Sydney - Oil traded near $50 a barrel after the biggest slide in four days as investors weighed forecasts for slowing US crude output against signs that the market is oversupplied.
Futures were little changed in New York after a 5.4 percent loss on Tuesday. The Energy Information Administration reduced its US production outlook as the price slump curbed drilling activity. The nation’s crude stockpiles probably increased again last week from highest in more than three decades, a Bloomberg News survey showed before a separate EIA report on Wednesday.
Volatility is close to the highest in six years as US crude stockpiles expand while a record number of drilling rigs are pulled off the nation’s oil fields. Crude may resume its slide as continuing US output growth leads to a “dramatic” increase in inventories, according to Vitol Group, the world’s largest independent oil trader.
“Oil rising to above $50 is a reaction to prices declining too far too fast,” Andy Sommer, an analyst at Axpo Trading AG in Dietikon, Switzerland, said by phone. “We expect the fundamentals will worsen on further oversupply and push onshore physical storage capacity to its limit, and prices will retreat in the next couple of weeks.”
West Texas Intermediate for March delivery fell 6 cents to $49.96 a barrel in electronic trading on the New York Mercantile Exchange at 9:54 a.m.

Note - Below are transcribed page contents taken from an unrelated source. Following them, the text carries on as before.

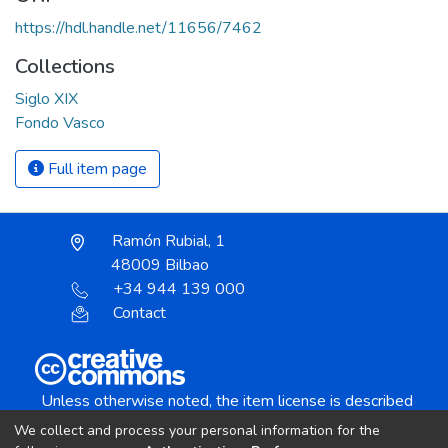
https://hdl.handle.net/11656/7462
Collections
Siglo XIX
Fondo Vasco
Full item page
Ramón Rubial, 1
48009 Bilbao
+34 944 139 000
Contact
Unless otherwise noted, the item license is described
as:
We collect and process your personal information for the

London time, having earlier risen as much as $1.12. The contract dropped $2.84 to $50.02 on Tuesday. Prices have decreased 6.2 percent this year.
Brent for March settlement fell 51 cents, or 0.9 percent, to $55.92 a barrel on the London-based ICE Futures Europe exchange. It slid $1.91 to $56.43 on Tuesday. The European benchmark crude traded at a premium of $5.88 to WTI.

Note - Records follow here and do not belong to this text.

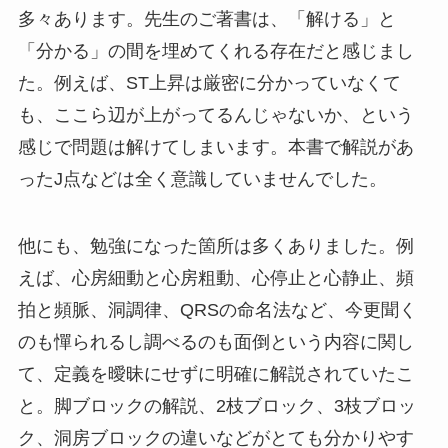
多々あります。先生のご著書は、「解ける」と
「分かる」の間を埋めてくれる存在だと感じまし
た。例えば、ST上昇は厳密に分かっていなくて
も、ここら辺が上がってるんじゃないか、という
感じで問題は解けてしまいます。本書で解説があ
ったJ点などは全く意識していませんでした。
他にも、勉強になった箇所は多くありました。例
えば、心房細動と心房粗動、心停止と心静止、頻
拍と頻脈、洞調律、QRSの命名法など、今更聞く
のも憚られるし調べるのも面倒という内容に関し
て、定義を曖昧にせずに明確に解説されていたこ
と。脚ブロックの解説、2枝ブロック、3枝ブロッ
ク、洞房ブロックの違いなどがとても分かりやす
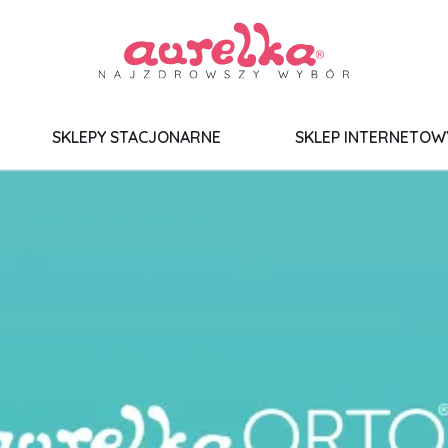
SKLEPY STACJONARNE
SKLEP INTERNETOW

The CBOE Crude Oil Volatility Index, which measures fluctuations using options of the US Oil Fund, advanced to 59.29 on Tuesday, the first gain in three days. It ended at 63.14 on February 5, the highest level since April 2009.

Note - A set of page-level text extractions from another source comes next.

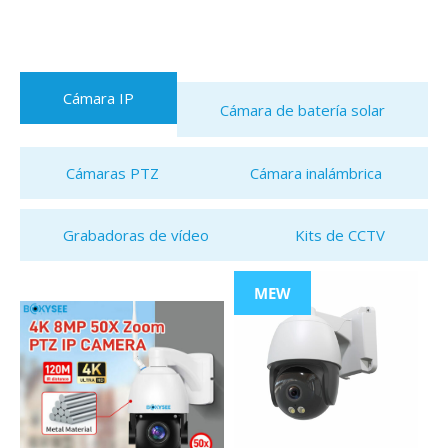
Cámara IP
Cámara de batería solar
Cámaras PTZ
Cámara inalámbrica
Grabadoras de vídeo
Kits de CCTV
MEW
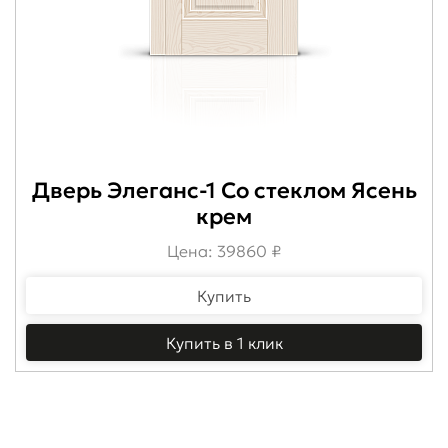
Дверь Элеганс-1 Со стеклом Ясень
крем
Цена: 39860 ₽
Купить
Купить в 1 клик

US production will increase by 7.8 percent to 9.3 million barrels a day this year, the fastest pace since 1972, the EIA said in its monthly report on Tuesday. That’s down 10 000 barrels a day from its January projection.
US oil drillers cut the number of rigs in service by a record 435 to 1,140 in the nine weeks ended February 6, data from Baker Hughes Inc. showed. That’s the lowest total since December 2011. The decline remains short of a level needed to balance the market, according to Damien Courvalin, a New York-based analyst at Goldman Sachs Group.
“It’s very difficult to be sure you’ve seen the bottom, particularly when in the US production is still going up,” Ian Taylor, the chief executive officer of Vitol, said in an interview in London on Tuesday. “We think there are going to be quite dramatic builds in stock for the next few months.”
Crude inventories probably expanded by 3.75 million barrels in the week ended February 6, according to the median estimate in a Bloomberg survey of analysts. Supplies rose the prior four weeks to reach 413.1 million barrels.
Stockpiles climbed by 1.6 million barrels last week, the American Petroleum Institute said on Tuesday, reports on Twitter showed. The industry group in Washington collects information on a voluntary basis from operators of refineries, bulk terminals and pipelines. The government requires that data be filed with the EIA, the Energy Department’s statistical arm.